I have written before about my science fiction project, The Apex. It is a seven part epic that hopefully will have at least parts 1-4 completely written in 2012. That's the goal anyway. In order to reach this goal, I'm working with the director (for lack of a better word) of the project on novelizing the scripts but I'm also co-writing with him on the scripts.
One of the things I have to concentrate on is getting away from descriptions. If you've read my blog regularly, my book THE BROTHERS or are one of the blessed few who has gotten a whiff of its sequel LOVERS AND RIVALS, you know how I feel about description. For a novel, there is nothing more important than elegant phrasing and sublime sentence structure. In order to transport the reader into the writer's world, the author MUST use adverbs and adjectives. There must be active verbs and words that activate the senses. These are required. But for a script, description is largely out the window. The importance in a script is in lively dialogue that honors the characters and moves the plot along. Scripts are concise, so every word and action by the characters must be chosen carefully in order to communicate something to the viewer while driving the story. Different goals require different writing skill sets.

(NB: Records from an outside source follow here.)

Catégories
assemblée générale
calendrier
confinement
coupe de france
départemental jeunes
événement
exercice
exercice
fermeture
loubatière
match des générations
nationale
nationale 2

Honestly, once I see someone do something like this, I have the blessed ability to imitate it. If I see something done once, usually I can reproduce the required tasks (I've learned how to beat several puzzle games this way). This is also how my writing has gotten progressively better from one manuscript to the next (thank the LORD!). That said, my first foray into scriptwriting will definitely reflect my learning curve. Luckily for me, I have someone writing with me who has experience making it a bit easier.

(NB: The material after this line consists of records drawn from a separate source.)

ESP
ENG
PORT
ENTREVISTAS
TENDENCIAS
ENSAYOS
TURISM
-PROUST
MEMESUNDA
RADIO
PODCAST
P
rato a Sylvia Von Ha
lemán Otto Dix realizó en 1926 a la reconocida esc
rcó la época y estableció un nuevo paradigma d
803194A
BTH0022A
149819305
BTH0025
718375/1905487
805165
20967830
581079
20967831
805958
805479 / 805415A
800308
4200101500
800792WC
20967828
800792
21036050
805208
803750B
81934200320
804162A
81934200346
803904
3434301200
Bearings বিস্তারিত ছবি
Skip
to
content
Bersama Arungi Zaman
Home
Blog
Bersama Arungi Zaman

As many of you know, The Apex project is not the end of my screenwriting. My goal is to write scripts adapted from my other books as well (especially the Khloe Alwell series). It will be interesting to see how the process works differently in that situation. Instead of novelizing a script, I'll be moving a different direction, as well as using my own story. I like the idea of adapting my own story into a script, but I know also that I will miss out on some of the cross-pollination that happens when another creative force is present. No matter how any of this turns out, screenwriting is an exciting frontier in my creative process. I fully plan to conquer it, flag and all.